Wrestling Cattle
I never quite imagined that I would find myself spending fall break in a small town of 2500 people called Honea Path, SC… wrestling four calves that are 2-3 months old and 150 lbs each. Today was definitely a first for me as far as a lot of experiences go. Where do I start?
Mr. May, Bryan Smith, and I drove to a cattle farm about 30 minutes away in the small town of Laurens, SC. Mr. May was wanting to buy four or five Angus calves to raise on the farm and then sell later as beef cows… so we devoted the afternoon to going and picking them up. In my optimistic ideology, I only imagined us being gone an hour or two. We’d drive up to the farm where there would be four calves waiting to just jump into our truck… and we’d be on our way. That was me being optimistic…
We arrived at the ranch to find a pen of some 30 odd cattle - weighing anywhere from 1000 lbs to 45 lbs. Not quite like I expected. We spent a good half hour deciding which of the calves (amidst the other cattle) we were going to buy. We finally decided on three females and one little bull - all 2-3 months old and weighing between 130 and 160 lbs each.
We spent the next half hour herding the rest of the cattle out of the pen and back into the pasture, while trying to keep the four calves inside the pen.
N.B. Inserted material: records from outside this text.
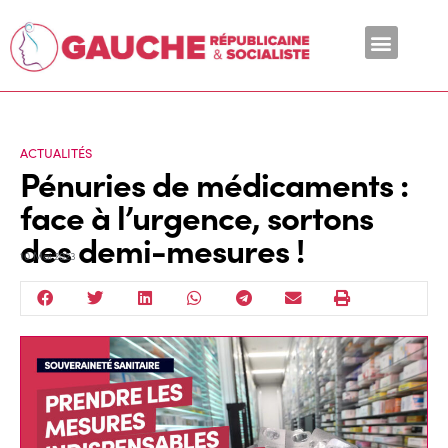
En ce moment
ACTUALITÉS
Pénuries de médicaments :
face à l’urgence, sortons
des demi-mesures !
10 Mai 2023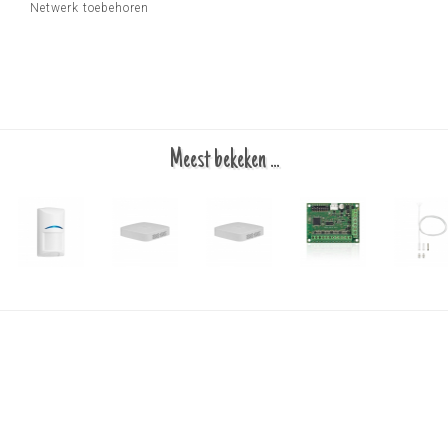
Netwerk toebehoren
Meest bekeken ...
After getting the others out, we finally found the three of us in a rather large pen with four calves… all weighing the same as me (though none of them were as calm as me). I’ll skip the details - I’ve only barely begun the story, and I would hate to lose your attention on something as minor as how we got three 150 lb kicking, female calves and a 150 lb baby bull into the back of our truck.
An hour later (along with a few extra hoof-shaped bruises and mud stains… and $900 poorer than when we arrived), we were finally on the road back to Honea Path. It had been a long afternoon, and we were all ready to be home.
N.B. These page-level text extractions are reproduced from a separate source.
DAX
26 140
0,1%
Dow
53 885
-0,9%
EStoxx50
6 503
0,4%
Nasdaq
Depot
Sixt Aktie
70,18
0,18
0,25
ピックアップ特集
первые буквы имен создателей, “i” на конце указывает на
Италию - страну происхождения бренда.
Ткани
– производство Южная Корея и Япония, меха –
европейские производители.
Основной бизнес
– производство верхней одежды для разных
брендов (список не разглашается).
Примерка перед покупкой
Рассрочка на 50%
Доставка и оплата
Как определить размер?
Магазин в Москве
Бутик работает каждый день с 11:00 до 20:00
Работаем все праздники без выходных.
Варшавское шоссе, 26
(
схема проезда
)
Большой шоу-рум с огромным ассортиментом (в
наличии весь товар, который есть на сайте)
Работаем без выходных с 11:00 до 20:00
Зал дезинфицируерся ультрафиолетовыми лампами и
Twenty minutes into the drive home, the little bull decided it had had enough. Our truck bed was covered by a wooden crate to keep the calves in the truck. The fiesty little calf rammed its head against one of the boards of the crate, busted it off, and jumped/fell out of the truck going 50 miles an hour down the highway. I don’t know how it didn’t cause an accident with the number of cars behind us… or how on earth the calf managed to find the stamina to stand back up and run down the middle of the highway and off into a nearby graveyard. Perhaps the work of divine providence?
We realized 100 yards or so down the road that we no longer had the bull. A quick U-turn and a couple hundred yards later, we were chasing after the calf as it ran full-speed through the cemetery and surrounding pastures. We chased after it for a good hour until it finally disappeared into some nearby woods… we never found it. Tired, worn out, dirty, and disappointed - we got back into the truck and drove home… trying to be optimistic and making jokes about how a little bull outran and outsmarted three grown men.
I could finish the story… there’s more to it. I could tell you about how we finally arrived home, dropped off the three calves in the pasture.. and how Gattabout, their horse, galloped after the calves and ran all three of them off. And then how the horse, in his own mindset, decided to take a canter down the road by himself. But I don’t want to bore you. After all, they’re just calves…
Published on 16 Oct 2007 at 7:07 pm.